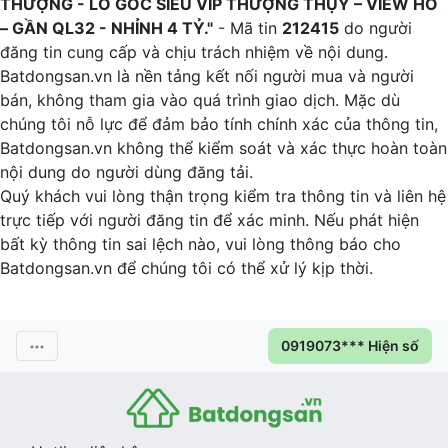
THƯỢNG - LÔ GÓC SIÊU VIP THƯỢNG THỤY – VIEW HỒ
– GẦN QL32 - NHỈNH 4 TỶ."
- Mã tin
212415
do người
đăng tin cung cấp và chịu trách nhiệm về nội dung.
Batdongsan.vn là nền tảng kết nối người mua và người
bán, không tham gia vào quá trình giao dịch. Mặc dù
chúng tôi nỗ lực để đảm bảo tính chính xác của thông tin,
Batdongsan.vn không thể kiểm soát và xác thực hoàn toàn
nội dung do người dùng đăng tải.
Quý khách vui lòng thận trọng kiểm tra thông tin và liên hệ
trực tiếp với người đăng tin để xác minh. Nếu phát hiện
bất kỳ thông tin sai lệch nào, vui lòng thông báo cho
Batdongsan.vn để chúng tôi có thể xử lý kịp thời.
0919073*** Hiện số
------------------------------------------------
A bare number should be your reply: how many lines in the entries above include the word "đăng".

EXERCISE RESPONSE:
3